Problem statement: Starting at the line that holds "Compliance year" and stopping at the line that holds "salaries to be viable.", restate the records below word for word, with both of those lines included.

(Data to use begins)

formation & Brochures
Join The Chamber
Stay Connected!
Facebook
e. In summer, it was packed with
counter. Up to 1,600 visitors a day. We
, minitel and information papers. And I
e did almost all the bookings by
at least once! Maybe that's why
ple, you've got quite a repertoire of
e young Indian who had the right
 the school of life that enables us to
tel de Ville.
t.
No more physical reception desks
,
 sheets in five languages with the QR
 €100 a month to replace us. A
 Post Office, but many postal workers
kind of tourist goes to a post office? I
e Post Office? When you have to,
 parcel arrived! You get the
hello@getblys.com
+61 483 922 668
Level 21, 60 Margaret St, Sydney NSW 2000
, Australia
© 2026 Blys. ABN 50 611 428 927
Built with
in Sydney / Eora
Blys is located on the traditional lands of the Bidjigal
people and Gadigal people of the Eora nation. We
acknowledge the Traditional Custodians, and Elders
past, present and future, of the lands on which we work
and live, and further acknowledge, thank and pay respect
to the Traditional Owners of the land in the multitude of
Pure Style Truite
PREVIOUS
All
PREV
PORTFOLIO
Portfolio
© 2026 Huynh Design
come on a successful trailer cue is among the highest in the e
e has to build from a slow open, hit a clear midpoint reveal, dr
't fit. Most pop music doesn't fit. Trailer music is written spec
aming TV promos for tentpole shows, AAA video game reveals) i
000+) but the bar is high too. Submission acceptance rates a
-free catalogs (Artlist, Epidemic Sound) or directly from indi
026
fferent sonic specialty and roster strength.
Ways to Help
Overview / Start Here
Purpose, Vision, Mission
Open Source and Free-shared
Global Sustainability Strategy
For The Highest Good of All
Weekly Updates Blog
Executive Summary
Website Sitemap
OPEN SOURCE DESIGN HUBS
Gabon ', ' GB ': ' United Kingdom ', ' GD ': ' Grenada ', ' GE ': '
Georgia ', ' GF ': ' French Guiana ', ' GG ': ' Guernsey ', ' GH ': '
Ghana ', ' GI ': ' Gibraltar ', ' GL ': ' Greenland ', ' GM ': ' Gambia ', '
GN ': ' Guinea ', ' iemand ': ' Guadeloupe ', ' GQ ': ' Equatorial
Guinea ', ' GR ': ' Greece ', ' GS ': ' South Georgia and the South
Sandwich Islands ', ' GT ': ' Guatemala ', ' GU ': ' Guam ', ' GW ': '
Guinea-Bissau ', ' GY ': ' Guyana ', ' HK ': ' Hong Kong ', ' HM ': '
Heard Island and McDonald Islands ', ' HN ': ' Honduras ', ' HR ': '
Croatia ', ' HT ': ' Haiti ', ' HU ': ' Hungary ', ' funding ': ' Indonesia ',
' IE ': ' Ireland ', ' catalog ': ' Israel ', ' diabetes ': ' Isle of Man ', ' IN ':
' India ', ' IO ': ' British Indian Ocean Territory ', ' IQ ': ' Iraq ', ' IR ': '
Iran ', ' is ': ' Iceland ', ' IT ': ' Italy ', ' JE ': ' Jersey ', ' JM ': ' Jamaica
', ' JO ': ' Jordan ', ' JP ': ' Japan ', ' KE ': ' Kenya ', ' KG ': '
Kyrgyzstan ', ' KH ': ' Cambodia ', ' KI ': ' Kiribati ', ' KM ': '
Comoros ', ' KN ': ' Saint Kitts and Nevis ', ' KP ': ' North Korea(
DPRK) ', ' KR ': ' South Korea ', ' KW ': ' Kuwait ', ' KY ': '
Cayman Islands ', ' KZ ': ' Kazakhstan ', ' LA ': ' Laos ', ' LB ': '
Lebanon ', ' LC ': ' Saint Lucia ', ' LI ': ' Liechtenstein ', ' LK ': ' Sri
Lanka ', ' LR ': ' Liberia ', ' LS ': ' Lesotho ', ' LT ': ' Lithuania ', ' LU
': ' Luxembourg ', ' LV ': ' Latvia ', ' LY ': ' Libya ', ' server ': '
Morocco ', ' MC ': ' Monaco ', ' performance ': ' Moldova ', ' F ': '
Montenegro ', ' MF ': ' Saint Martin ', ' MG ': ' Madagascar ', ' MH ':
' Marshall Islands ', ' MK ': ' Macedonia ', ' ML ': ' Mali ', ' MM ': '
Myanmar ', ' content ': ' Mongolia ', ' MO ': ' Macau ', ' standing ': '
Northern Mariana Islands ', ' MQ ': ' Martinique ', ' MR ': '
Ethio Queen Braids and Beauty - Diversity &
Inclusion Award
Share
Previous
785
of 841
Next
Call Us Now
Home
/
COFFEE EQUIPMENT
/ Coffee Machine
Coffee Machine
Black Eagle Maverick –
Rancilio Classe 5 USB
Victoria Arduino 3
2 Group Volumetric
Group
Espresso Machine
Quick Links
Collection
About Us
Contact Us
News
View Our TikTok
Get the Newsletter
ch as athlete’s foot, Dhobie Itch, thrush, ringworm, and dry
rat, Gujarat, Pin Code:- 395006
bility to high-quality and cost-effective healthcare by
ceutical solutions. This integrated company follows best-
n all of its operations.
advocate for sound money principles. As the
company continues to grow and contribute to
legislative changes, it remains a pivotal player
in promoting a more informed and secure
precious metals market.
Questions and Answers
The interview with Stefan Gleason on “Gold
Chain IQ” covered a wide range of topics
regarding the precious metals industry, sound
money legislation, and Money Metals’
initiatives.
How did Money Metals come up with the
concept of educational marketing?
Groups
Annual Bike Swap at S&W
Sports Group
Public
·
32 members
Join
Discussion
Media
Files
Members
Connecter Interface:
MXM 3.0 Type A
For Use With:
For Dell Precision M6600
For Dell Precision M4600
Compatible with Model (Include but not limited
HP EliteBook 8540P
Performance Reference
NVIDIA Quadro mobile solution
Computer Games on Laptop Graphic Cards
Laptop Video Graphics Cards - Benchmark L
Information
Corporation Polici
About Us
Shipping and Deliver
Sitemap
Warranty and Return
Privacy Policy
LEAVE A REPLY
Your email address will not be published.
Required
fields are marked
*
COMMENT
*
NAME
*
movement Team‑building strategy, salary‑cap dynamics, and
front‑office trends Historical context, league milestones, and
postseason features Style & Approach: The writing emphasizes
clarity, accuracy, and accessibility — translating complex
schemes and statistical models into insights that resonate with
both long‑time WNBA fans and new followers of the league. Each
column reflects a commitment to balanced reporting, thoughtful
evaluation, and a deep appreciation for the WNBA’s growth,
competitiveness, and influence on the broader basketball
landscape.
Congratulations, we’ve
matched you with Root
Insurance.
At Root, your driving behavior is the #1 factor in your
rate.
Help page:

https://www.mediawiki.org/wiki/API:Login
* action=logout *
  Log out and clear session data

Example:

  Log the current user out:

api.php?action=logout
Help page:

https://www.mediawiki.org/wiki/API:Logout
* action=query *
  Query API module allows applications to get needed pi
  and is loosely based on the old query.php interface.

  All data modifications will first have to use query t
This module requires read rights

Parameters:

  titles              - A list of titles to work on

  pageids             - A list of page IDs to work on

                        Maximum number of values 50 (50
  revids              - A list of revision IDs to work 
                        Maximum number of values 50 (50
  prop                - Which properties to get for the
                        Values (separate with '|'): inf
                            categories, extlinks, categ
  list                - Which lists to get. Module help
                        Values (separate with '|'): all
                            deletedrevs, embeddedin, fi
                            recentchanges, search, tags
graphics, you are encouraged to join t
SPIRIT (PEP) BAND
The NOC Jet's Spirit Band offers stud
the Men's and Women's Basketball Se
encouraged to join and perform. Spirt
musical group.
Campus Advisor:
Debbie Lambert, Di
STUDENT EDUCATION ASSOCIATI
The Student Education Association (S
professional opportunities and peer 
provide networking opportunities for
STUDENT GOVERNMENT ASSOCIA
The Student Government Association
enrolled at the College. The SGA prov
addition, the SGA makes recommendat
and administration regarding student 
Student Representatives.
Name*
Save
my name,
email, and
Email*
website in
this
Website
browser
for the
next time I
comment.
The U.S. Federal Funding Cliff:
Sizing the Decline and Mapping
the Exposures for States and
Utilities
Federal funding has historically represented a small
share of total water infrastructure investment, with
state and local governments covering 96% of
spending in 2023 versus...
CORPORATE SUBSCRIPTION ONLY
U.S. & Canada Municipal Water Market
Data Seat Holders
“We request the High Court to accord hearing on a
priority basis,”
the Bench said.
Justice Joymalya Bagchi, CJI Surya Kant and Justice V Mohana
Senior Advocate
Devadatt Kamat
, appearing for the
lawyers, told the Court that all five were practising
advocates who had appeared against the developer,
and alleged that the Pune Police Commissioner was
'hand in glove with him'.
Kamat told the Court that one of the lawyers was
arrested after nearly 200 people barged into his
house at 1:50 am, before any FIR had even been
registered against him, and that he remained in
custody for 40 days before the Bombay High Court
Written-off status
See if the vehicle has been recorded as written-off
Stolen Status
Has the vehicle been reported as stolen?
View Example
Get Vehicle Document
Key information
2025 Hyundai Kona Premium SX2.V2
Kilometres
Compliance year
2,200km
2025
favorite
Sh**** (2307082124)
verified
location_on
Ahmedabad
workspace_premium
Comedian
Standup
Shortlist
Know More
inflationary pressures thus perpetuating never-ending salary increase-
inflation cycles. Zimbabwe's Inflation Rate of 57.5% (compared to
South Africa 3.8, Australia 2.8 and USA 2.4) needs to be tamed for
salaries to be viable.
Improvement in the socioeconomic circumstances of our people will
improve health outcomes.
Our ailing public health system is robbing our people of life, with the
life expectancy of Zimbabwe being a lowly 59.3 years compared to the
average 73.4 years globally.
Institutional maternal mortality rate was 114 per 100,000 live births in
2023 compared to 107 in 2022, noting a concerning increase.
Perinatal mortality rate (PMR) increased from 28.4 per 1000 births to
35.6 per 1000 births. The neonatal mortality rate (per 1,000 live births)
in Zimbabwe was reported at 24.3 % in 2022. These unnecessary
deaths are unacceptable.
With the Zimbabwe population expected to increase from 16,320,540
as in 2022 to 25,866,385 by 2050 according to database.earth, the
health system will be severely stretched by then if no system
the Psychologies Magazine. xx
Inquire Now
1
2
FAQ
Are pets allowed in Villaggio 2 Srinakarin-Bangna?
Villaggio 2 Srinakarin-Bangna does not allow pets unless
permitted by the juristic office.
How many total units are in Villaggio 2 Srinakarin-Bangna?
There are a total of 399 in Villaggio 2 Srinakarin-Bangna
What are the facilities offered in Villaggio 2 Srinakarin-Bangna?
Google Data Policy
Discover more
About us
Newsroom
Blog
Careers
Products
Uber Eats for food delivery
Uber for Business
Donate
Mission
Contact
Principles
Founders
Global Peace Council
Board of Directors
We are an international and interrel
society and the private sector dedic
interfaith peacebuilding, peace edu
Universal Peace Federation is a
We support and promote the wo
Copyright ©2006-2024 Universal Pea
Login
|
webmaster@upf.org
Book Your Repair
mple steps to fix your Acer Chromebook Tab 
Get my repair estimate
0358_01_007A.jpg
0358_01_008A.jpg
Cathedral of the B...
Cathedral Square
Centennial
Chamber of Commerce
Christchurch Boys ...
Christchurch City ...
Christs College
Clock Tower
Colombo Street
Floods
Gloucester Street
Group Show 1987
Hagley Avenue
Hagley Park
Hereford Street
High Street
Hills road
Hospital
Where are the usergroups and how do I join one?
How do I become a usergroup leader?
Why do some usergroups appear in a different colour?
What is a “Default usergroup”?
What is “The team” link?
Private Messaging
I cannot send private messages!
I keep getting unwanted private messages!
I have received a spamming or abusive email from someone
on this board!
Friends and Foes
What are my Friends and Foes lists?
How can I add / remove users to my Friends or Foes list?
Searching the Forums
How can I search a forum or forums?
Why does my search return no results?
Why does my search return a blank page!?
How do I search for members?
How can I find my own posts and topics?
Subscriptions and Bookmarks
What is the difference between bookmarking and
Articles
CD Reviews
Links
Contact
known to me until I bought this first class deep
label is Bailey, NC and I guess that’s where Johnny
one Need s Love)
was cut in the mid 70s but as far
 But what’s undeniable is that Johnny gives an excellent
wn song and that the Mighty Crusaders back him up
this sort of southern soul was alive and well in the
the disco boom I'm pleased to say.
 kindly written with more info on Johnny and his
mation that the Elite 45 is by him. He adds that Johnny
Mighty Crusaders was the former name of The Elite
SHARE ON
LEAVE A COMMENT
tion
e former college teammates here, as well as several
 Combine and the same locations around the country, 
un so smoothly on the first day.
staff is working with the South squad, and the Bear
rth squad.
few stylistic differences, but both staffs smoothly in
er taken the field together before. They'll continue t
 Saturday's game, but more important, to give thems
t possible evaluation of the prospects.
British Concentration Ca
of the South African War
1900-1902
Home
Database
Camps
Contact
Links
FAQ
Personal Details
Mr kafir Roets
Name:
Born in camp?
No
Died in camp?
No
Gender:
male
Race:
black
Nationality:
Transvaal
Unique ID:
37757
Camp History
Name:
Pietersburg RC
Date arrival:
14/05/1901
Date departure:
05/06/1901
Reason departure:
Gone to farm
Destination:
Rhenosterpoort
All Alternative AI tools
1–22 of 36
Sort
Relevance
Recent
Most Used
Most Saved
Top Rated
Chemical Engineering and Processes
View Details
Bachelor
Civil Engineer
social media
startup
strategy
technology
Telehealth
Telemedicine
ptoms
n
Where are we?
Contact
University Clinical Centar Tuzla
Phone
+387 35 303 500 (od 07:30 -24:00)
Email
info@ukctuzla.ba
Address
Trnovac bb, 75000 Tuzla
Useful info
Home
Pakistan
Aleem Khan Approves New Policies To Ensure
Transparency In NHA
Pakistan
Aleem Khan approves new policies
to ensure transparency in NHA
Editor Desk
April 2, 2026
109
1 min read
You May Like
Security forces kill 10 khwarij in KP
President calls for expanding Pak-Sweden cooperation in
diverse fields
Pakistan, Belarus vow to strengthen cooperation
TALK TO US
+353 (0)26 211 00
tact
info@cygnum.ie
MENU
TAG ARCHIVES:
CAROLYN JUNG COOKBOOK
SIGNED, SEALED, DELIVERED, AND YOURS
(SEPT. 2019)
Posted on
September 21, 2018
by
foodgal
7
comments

(Data to use ends)

Answer for this exercise:
Compliance year
2,200km
2025
favorite
Sh**** (2307082124)
verified
location_on
Ahmedabad
workspace_premium
Comedian
Standup
Shortlist
Know More
inflationary pressures thus perpetuating never-ending salary increase-
inflation cycles. Zimbabwe's Inflation Rate of 57.5% (compared to
South Africa 3.8, Australia 2.8 and USA 2.4) needs to be tamed for
salaries to be viable.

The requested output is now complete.